Words Matter When Reading Dry Dog Food Labels – But Not All The Time


Dog food manufacturers are supposed to list specific names for each ingredient in their formulations. Each food, vitamin, mineral, or other chemical (preservative, color, flavor, binder, etc.) that has been approved for use in a dog food is supposed to be listed in a certain way on the product’s ingredient list. There are formal descriptions of each ingredient – and all of these are listed in the annual “Official Publication of the Association of American Feed Control Officials (AAFCO)”.


However, we’ve noticed that some companies get a little liberal with their ingredient lists; they add a few enticing adjectives to make their ingredients sound even better than (perhaps) they are. Some of the ones we saw when we were typing in the first 10 ingredients of the highlighted products on our 2012 “approved dry dog foods” list:

Red Delicious Apples = apples
Sun-Dried Alfalfa Meal = alfalfa meal
Whole Ground Brown Rice = brown rice

Of course, the adjectives listed above make no difference to your dog at all.
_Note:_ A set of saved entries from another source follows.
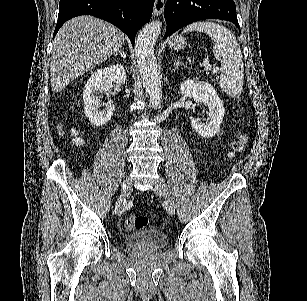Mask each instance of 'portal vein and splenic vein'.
<instances>
[{
	"instance_id": "1",
	"label": "portal vein and splenic vein",
	"mask_w": 307,
	"mask_h": 301,
	"mask_svg": "<svg viewBox=\"0 0 307 301\" xmlns=\"http://www.w3.org/2000/svg\"><path fill=\"white\" fill-rule=\"evenodd\" d=\"M203 66H204V70H209V68H211V66H214V64H210L209 60H204V62H202ZM215 68H217V66H215Z\"/></svg>"
}]
</instances>
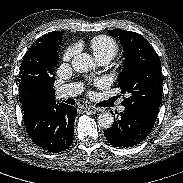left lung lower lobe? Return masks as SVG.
Masks as SVG:
<instances>
[{"instance_id":"obj_1","label":"left lung lower lobe","mask_w":183,"mask_h":183,"mask_svg":"<svg viewBox=\"0 0 183 183\" xmlns=\"http://www.w3.org/2000/svg\"><path fill=\"white\" fill-rule=\"evenodd\" d=\"M121 117L104 134L115 147L128 148L142 142L152 130L155 120L151 116L131 107H125Z\"/></svg>"}]
</instances>
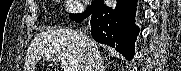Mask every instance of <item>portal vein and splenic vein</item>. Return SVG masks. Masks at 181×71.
<instances>
[{
    "label": "portal vein and splenic vein",
    "instance_id": "obj_1",
    "mask_svg": "<svg viewBox=\"0 0 181 71\" xmlns=\"http://www.w3.org/2000/svg\"><path fill=\"white\" fill-rule=\"evenodd\" d=\"M59 61L61 62V65L63 66L65 71H72L69 67L68 64L65 60V58H63L62 56H58ZM46 60H49L48 58Z\"/></svg>",
    "mask_w": 181,
    "mask_h": 71
}]
</instances>
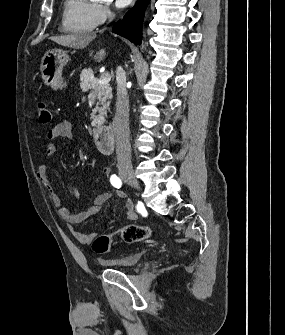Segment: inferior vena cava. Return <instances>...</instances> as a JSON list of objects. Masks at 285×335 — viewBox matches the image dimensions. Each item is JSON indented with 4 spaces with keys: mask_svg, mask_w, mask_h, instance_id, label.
Listing matches in <instances>:
<instances>
[{
    "mask_svg": "<svg viewBox=\"0 0 285 335\" xmlns=\"http://www.w3.org/2000/svg\"><path fill=\"white\" fill-rule=\"evenodd\" d=\"M108 18L112 20L114 14L108 10ZM117 100L114 118V132L116 138V152L119 160L131 162L130 130H129V100L126 90V76L122 68H117Z\"/></svg>",
    "mask_w": 285,
    "mask_h": 335,
    "instance_id": "1",
    "label": "inferior vena cava"
}]
</instances>
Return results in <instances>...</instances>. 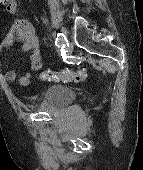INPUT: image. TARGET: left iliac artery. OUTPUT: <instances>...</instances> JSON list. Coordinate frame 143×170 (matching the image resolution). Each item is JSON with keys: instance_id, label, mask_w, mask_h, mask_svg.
<instances>
[{"instance_id": "44dca946", "label": "left iliac artery", "mask_w": 143, "mask_h": 170, "mask_svg": "<svg viewBox=\"0 0 143 170\" xmlns=\"http://www.w3.org/2000/svg\"><path fill=\"white\" fill-rule=\"evenodd\" d=\"M67 42H68V40H67V38L65 37L64 34L57 33V37H56V41H55L56 46L64 45ZM67 45H69V43H67Z\"/></svg>"}]
</instances>
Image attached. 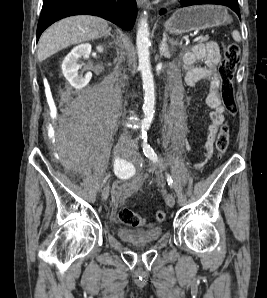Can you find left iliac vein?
Wrapping results in <instances>:
<instances>
[{
  "instance_id": "obj_1",
  "label": "left iliac vein",
  "mask_w": 267,
  "mask_h": 298,
  "mask_svg": "<svg viewBox=\"0 0 267 298\" xmlns=\"http://www.w3.org/2000/svg\"><path fill=\"white\" fill-rule=\"evenodd\" d=\"M126 152L127 156L130 157L132 160L135 161L137 159V151L134 144L127 147ZM165 200L169 207H173L175 205V197L172 193H168L165 197Z\"/></svg>"
}]
</instances>
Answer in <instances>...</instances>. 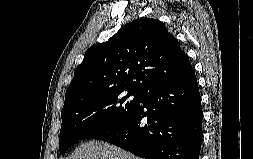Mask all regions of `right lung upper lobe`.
<instances>
[{"label": "right lung upper lobe", "mask_w": 253, "mask_h": 159, "mask_svg": "<svg viewBox=\"0 0 253 159\" xmlns=\"http://www.w3.org/2000/svg\"><path fill=\"white\" fill-rule=\"evenodd\" d=\"M193 71L177 39L159 20L124 25L107 42L90 47L67 88L64 104L108 91L149 90Z\"/></svg>", "instance_id": "right-lung-upper-lobe-1"}]
</instances>
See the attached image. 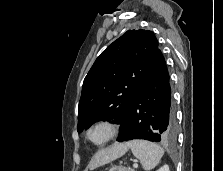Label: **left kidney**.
Masks as SVG:
<instances>
[{
    "instance_id": "left-kidney-1",
    "label": "left kidney",
    "mask_w": 223,
    "mask_h": 171,
    "mask_svg": "<svg viewBox=\"0 0 223 171\" xmlns=\"http://www.w3.org/2000/svg\"><path fill=\"white\" fill-rule=\"evenodd\" d=\"M157 171H170V170H169V166L168 165H164L160 169H158Z\"/></svg>"
}]
</instances>
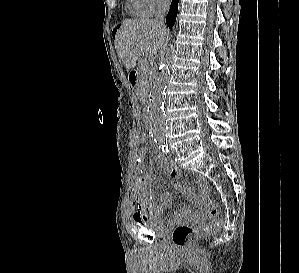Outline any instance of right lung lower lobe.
Listing matches in <instances>:
<instances>
[{
	"instance_id": "98d812e1",
	"label": "right lung lower lobe",
	"mask_w": 299,
	"mask_h": 273,
	"mask_svg": "<svg viewBox=\"0 0 299 273\" xmlns=\"http://www.w3.org/2000/svg\"><path fill=\"white\" fill-rule=\"evenodd\" d=\"M177 5H178V0H172L170 10L166 17V24L170 29H172L176 20L177 9H178Z\"/></svg>"
}]
</instances>
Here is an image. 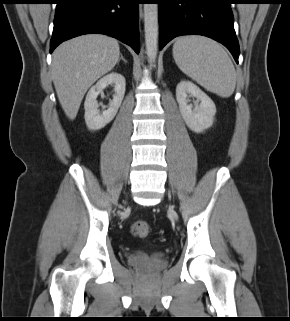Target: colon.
Returning a JSON list of instances; mask_svg holds the SVG:
<instances>
[{
	"mask_svg": "<svg viewBox=\"0 0 290 321\" xmlns=\"http://www.w3.org/2000/svg\"><path fill=\"white\" fill-rule=\"evenodd\" d=\"M132 233L138 238L145 239L150 236L151 228L146 221L138 220L132 225Z\"/></svg>",
	"mask_w": 290,
	"mask_h": 321,
	"instance_id": "colon-1",
	"label": "colon"
}]
</instances>
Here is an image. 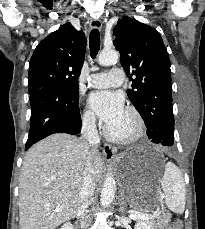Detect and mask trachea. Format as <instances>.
I'll return each instance as SVG.
<instances>
[{"label": "trachea", "instance_id": "obj_1", "mask_svg": "<svg viewBox=\"0 0 205 229\" xmlns=\"http://www.w3.org/2000/svg\"><path fill=\"white\" fill-rule=\"evenodd\" d=\"M90 55L94 59L100 49V34L97 29H93L89 36Z\"/></svg>", "mask_w": 205, "mask_h": 229}]
</instances>
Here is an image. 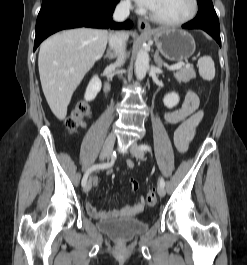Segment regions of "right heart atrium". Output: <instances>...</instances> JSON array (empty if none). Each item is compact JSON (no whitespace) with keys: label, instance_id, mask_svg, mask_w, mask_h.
Listing matches in <instances>:
<instances>
[{"label":"right heart atrium","instance_id":"obj_1","mask_svg":"<svg viewBox=\"0 0 247 265\" xmlns=\"http://www.w3.org/2000/svg\"><path fill=\"white\" fill-rule=\"evenodd\" d=\"M122 5H123L124 7H129V6H130L128 0H122Z\"/></svg>","mask_w":247,"mask_h":265}]
</instances>
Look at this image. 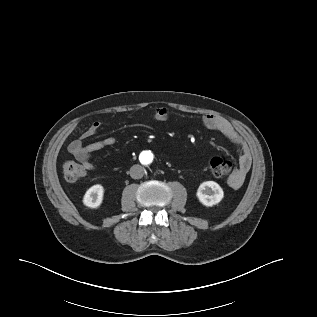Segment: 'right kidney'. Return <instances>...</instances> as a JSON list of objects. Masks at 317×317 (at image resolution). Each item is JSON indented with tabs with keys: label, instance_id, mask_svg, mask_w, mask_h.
I'll return each instance as SVG.
<instances>
[{
	"label": "right kidney",
	"instance_id": "obj_1",
	"mask_svg": "<svg viewBox=\"0 0 317 317\" xmlns=\"http://www.w3.org/2000/svg\"><path fill=\"white\" fill-rule=\"evenodd\" d=\"M103 193L104 189L100 184L90 187L83 197L84 205L90 208H98L102 203Z\"/></svg>",
	"mask_w": 317,
	"mask_h": 317
}]
</instances>
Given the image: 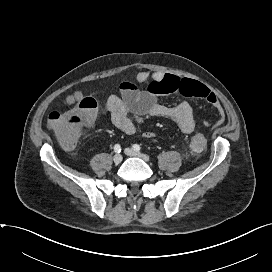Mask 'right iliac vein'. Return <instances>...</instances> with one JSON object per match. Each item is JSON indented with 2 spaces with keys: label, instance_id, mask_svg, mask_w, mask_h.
<instances>
[{
  "label": "right iliac vein",
  "instance_id": "1",
  "mask_svg": "<svg viewBox=\"0 0 272 272\" xmlns=\"http://www.w3.org/2000/svg\"><path fill=\"white\" fill-rule=\"evenodd\" d=\"M122 159H123V157L121 154H115L113 157V161L115 164L121 163Z\"/></svg>",
  "mask_w": 272,
  "mask_h": 272
}]
</instances>
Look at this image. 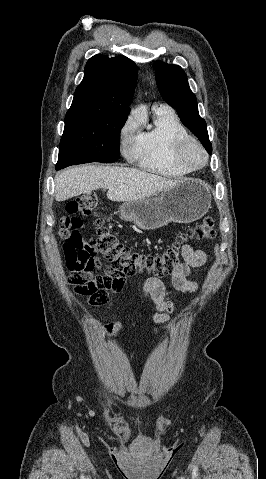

The embellishments are there to appeal to you, the consumer.

If a company leans out too far and actually makes the ingredient sound like something it’s just not, a state feed control official can issue a warning, or even order the product off the shelf until the company takes steps to remedy the label.

A few other adjectives do actually possess some legal significance:

Boneless, Deboned = These words, each with its own definition, indicate an animal protein product with less bone than if the adjective were not used. Most of the “meats” used in pet food actually contain quite a lot of bone, along with skin, fat, connective tissue, and muscle meat. If the ingredient specifies “boneless” or “deboned,” it obviously contains more meat than one that does not include this modifier. “Boneless” is defined as “the flesh resulting from removal of bones from accompanying flesh by means of knife separation.” “Deboned” is defined as “the flesh resulting from removal of bones from accompanying flesh by means of mechanical deboning.” Human-held knives, presumably, can remove more bone from flesh than machines can.

Natural = Here is the actual AAFCO definition of this word: “A feed or ingredient derived solely from plant, animal, or mined sources, either in its unprocessed state or having been subject to physical processing, heat processing, rendering, purification, extraction, hydrolysis, enzymolysis, or fermentation, but not having been produced by or subject to a chemically synthetic process and not containing any additives r processing aids that are chemically synthetic except in amounts as might occur unavoidably in good manufacturing practices.”

Organic = Must be certified as such by a third-party audit.